RAPE: she was drunk so he’s not REALLY a rapist, right?

How many headlines have you seen altered by Twitter users when newspapers and websites describe victims of rape as ‘drunk’? Is this relevant? Is it victim-blaming? Is it about time we just stop?

A man was recently sentenced to eight years in prison after raping a teenager in a dark alley.

headlines
Headlines collected 17/07/2018

But, what did the papers read? ‘Married City worker ‘raped drunk clubber after dragging her to filthy alleyway’’ and ‘Married City worker who carried a drunken clubber, 18, down an alley and raped her before claiming she ‘begged him for sex’ is jailed for eight years after court is shown CCTV of victim unable to walk’. 

The eighteen year-old victim, who’s identity is protected by law, was raped by Sanjay Naker, a 28-year old married consultant. Or, if you want to shorten that, a rapist.

Naker was found guilty of three counts of oral rape, one count of attempted rape and one count of sexual assault.

Horrifying images were released of the 30-minute assault as Naker carried his nearly unconscious victim over his shoulders towards a deserted alleyway.

rapist
CCTV image courtesy of Daily Mail.

Though the reporting of the case sprawled across all the big papers emphasised the fact that the victim was “drunk”. This phrase is often used as a back-handed blaming tool to undermine assaults, blame victims and soften the crimes of rapists.
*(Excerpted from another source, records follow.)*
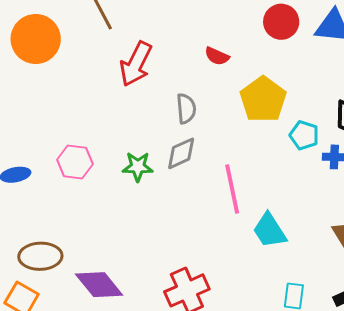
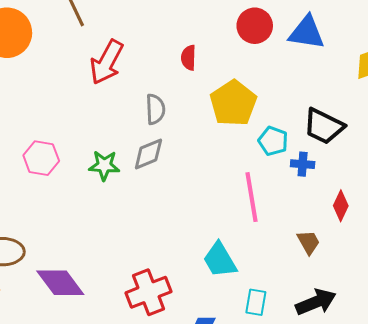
red semicircle: (217, 56) -> (189, 58), turned 65
pink line: (232, 189) -> (251, 197), moved
cyan trapezoid: (270, 231) -> (220, 260), moved

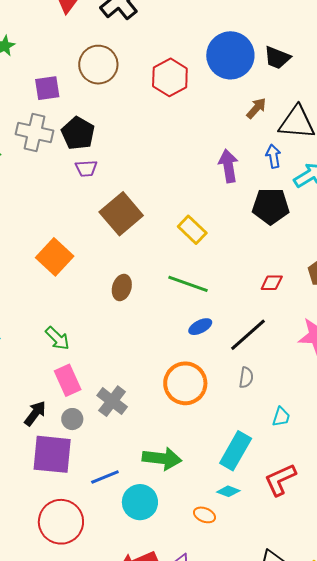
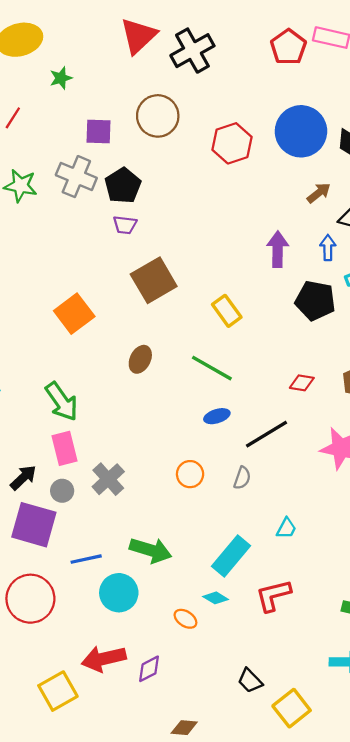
green arrow: (57, 338) -> (62, 401), size x1.4
gray semicircle: (246, 378) -> (242, 478), moved
orange circle: (185, 383) -> (190, 474), size x0.6

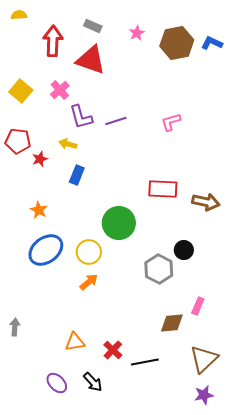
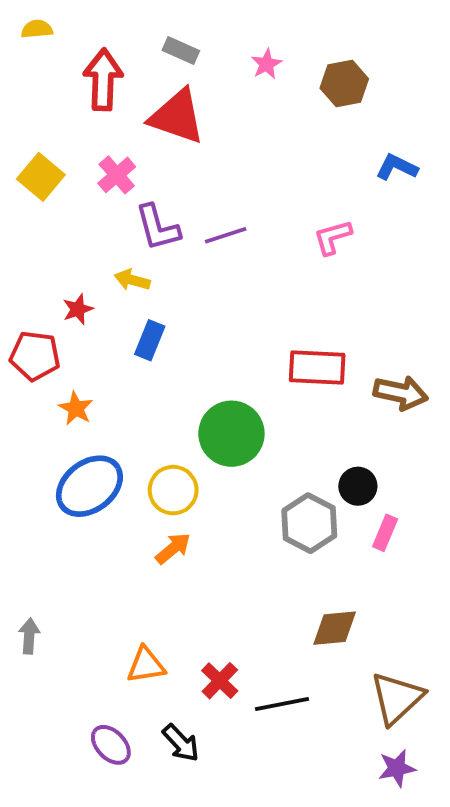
brown hexagon: (177, 43) -> (344, 84), size x0.7
blue L-shape: (212, 43) -> (397, 167), moved
red pentagon: (18, 141) -> (35, 356), moved
pink rectangle: (198, 306) -> (385, 533), moved

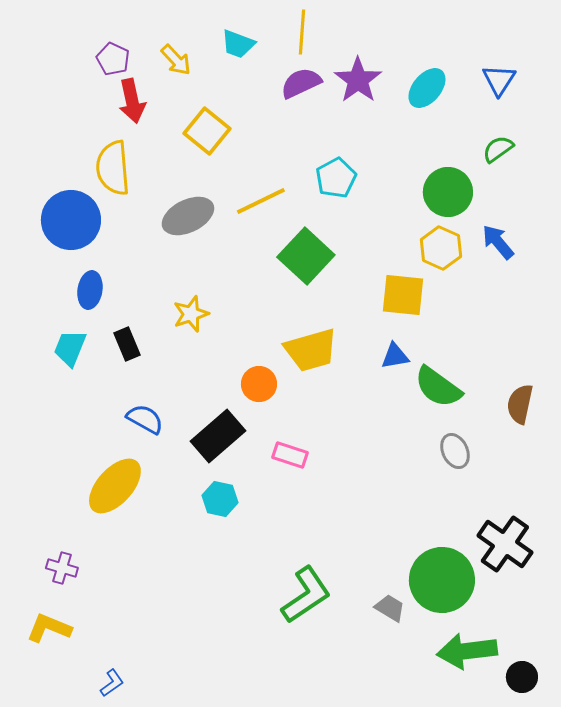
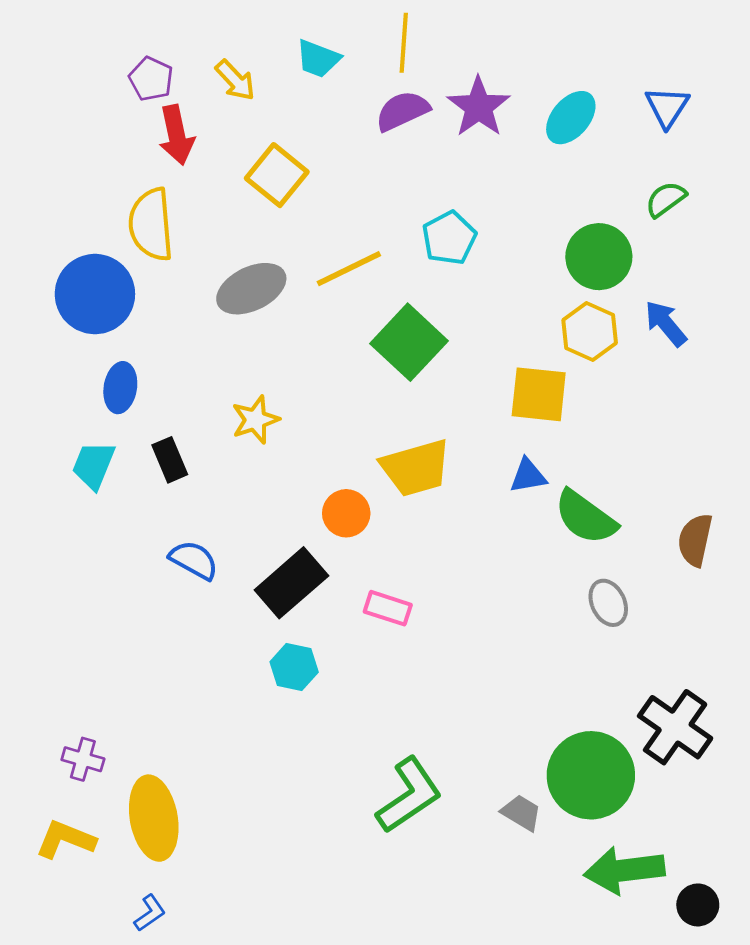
yellow ellipse: (115, 486) -> (154, 818), moved, turned -52

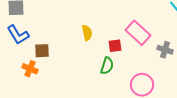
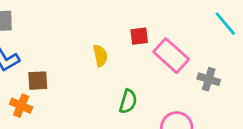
red square: (115, 46) -> (139, 36), moved

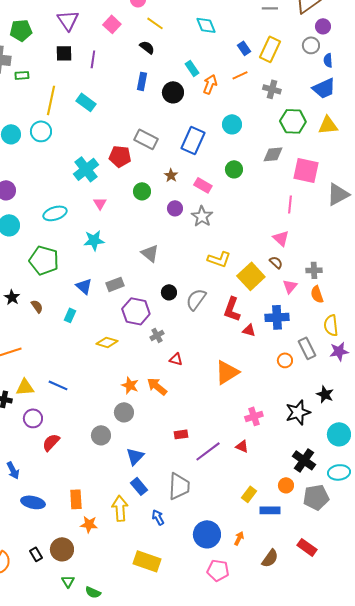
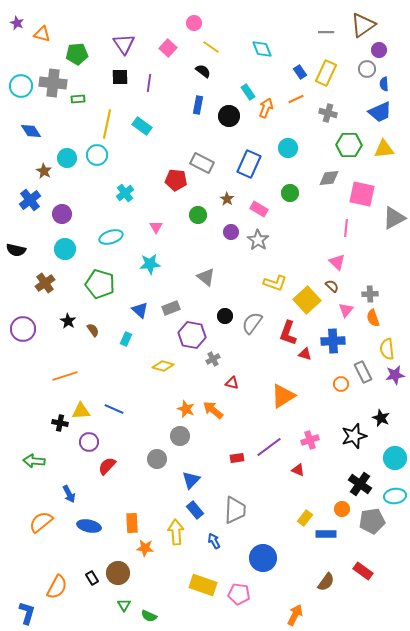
cyan cross: (86, 169) -> (125, 193), moved, size x0.7
purple line: (208, 451) -> (269, 447), moved
orange arrow: (239, 538) -> (295, 615), moved, size x1.5
pink pentagon: (218, 570) -> (239, 594), moved

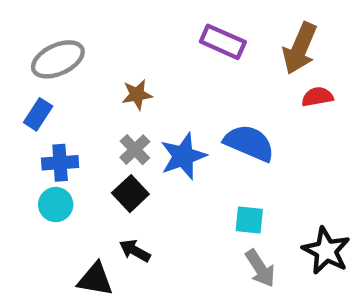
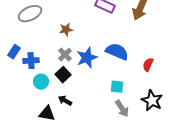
red semicircle: (317, 97) -> (148, 65), moved, turned -56
blue rectangle: (38, 114) -> (14, 52), moved
cyan circle: (56, 205) -> (41, 82), moved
The old tale of victims getting themselves so drunk that they cannot protect themselves. Right? Wrong.

Why are we so quick to teach women to wear longer skirts and looser tops, walk with one earphone out, stay in groups and not drink too much? Should the emphasis not be on not to rape rather than not to be raped.

Rapists attack for one reason: they are rapists.

In the UK, it is estimated that 85,000 women are raped every single year, but our conviction rates stay below 10%. It is predicted that only 15% of rapes even get reported to the police.

Public opinion towards intoxicated victims of rape may, and let’s be honest almost definitely do, contribute to low reporting rates. In 2015 the Office of National Statistics (ONS) published results from a survey which proved that atleast a quater of the public believe that drunk victims of rape are at least ‘partially responsible’ for what has happened to them.

This stigma gives a clear message to victims: if you’re raped and drunk then you will be blamed by 1 out of 4 of the people you tell. The same survey also showed that more than a third of those asked believed that victims of sex attacks should accept partial responsibility if they had been “heavily flirting” beforehand. When did consent get forgotten about?

These beliefs held by an alarmingly large portion of the public put sexist restrictions on women’s freedoms that are never applied to men. Men get drunk, flirt and walk home alone without being excessively blamed and shamed if they become a victim of a crime. They’ll also be believed. Just wanted to add that in too.

References included via hyperlinks throughout the article.

 

4 Comments

  1. Rhi Harris

    This is so so important! Thank you for writing such a relevant post, I can’t believe people still victim blame in todays world. Keep up the good work!! Much love ❤

    Liked by 1 person

    1. Elephants Voice

      Thank you so much for reading and then commenting Rhi, honestly means so much! Comments drive more people to read!
      I think it’s SO important to discuss consent and the apparent ‘grey areas’ in some people’s eyes – there are NO grey areas, just consent and rape!